**INPUT RECORDS:**
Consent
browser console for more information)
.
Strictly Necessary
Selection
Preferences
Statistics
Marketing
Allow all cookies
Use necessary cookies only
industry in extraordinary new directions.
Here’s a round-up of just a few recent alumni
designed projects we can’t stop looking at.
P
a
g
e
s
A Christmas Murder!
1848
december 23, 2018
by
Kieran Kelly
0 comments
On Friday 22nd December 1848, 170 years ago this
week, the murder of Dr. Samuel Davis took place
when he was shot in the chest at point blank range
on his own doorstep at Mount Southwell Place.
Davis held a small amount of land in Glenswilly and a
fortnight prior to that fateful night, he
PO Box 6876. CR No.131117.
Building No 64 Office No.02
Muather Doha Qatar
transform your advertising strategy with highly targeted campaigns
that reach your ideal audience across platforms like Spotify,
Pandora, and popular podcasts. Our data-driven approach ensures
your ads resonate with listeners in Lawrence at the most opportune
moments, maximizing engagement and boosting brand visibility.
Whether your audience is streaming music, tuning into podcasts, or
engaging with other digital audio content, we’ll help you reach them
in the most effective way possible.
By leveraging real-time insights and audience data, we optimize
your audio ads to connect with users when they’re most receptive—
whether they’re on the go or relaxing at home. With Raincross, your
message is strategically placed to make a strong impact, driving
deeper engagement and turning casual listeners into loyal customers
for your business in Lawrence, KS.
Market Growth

**TASK INSTRUCTIONS:** For each line above that holds the string "reach", provide a copy of that line.

**EXERCISE ANSWER:**
that reach your ideal audience across platforms like Spotify,
engaging with other digital audio content, we’ll help you reach them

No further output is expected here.